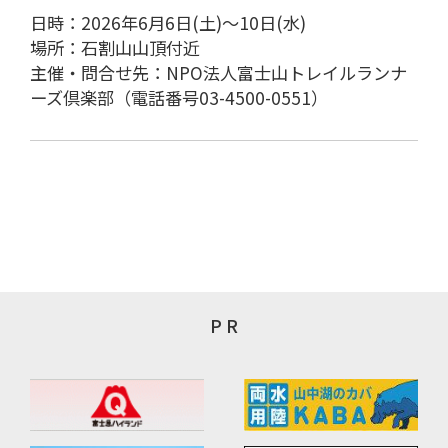
日時：2026年6月6日(土)～10日(水)
場所：石割山山頂付近
主催・問合せ先：NPO法人富士山トレイルランナ
ーズ倶楽部（電話番号03-4500-0551）
P R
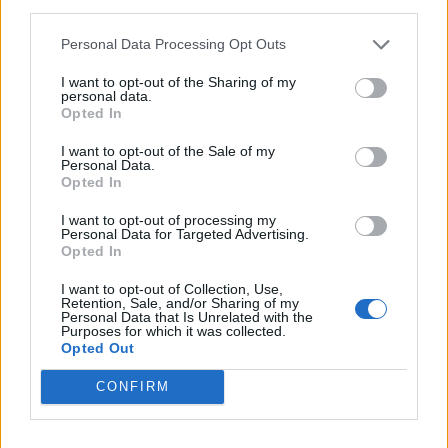
third parties.
Personal Data Processing Opt Outs
I want to opt-out of the Sharing of my
personal data.
Opted In
I want to opt-out of the Sale of my
Personal Data.
Opted In
I want to opt-out of processing my
Personal Data for Targeted Advertising.
Κοινωνία
Opted In
Πώς το influencer culture έγινε η πιο αόρατη
I want to opt-out of Collection, Use,
Retention, Sale, and/or Sharing of my
μορφή εργασιακής εξάρτησης
Personal Data that Is Unrelated with the
Purposes for which it was collected.
04.12.25
Opted Out
CONFIRM
Το influencer culture που υποσχέθηκε ελευθερία,
δημιουργικότητα και δουλειά χωρίς αφεντικά αποδεικνύεται
σήμερα μια λεπτοδουλεμένη αυταπάτη: Στη θέση του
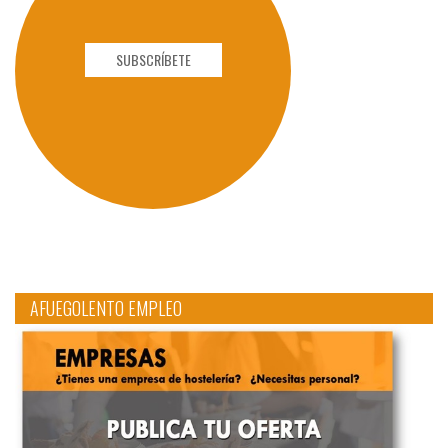
SUBSCRÍBETE
AFUEGOLENTO EMPLEO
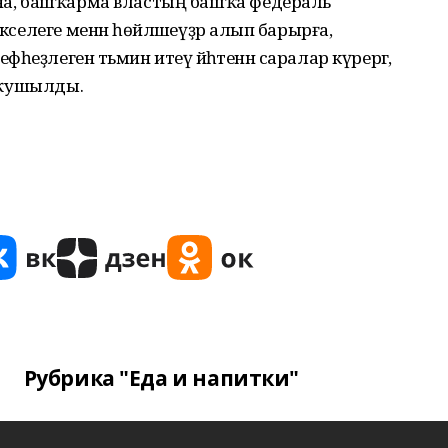
ғына, башҡарма властың башҡа федераль
әкселеге менән һөйләшеүҙәр алып барырға,
еҙлеген тәьмин итеү йәһәтенән саралар күрергә,
ә ҡушылды.
Рубрика "Еда и напитки"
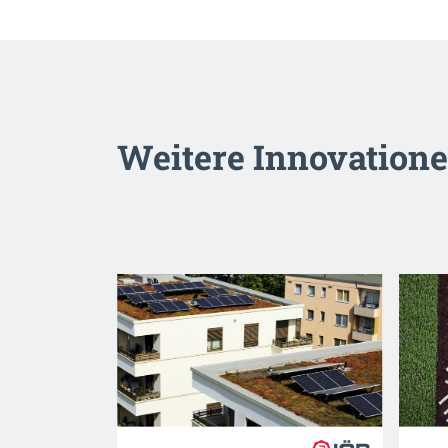
Weitere Innovation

WHAT THE EXERCISE ASKS - The task calls for every line of the material that contains the string "influencer".

ANSWER SPACE -
Πώς το influencer culture έγινε η πιο αόρατη
Το influencer culture που υποσχέθηκε ελευθερία,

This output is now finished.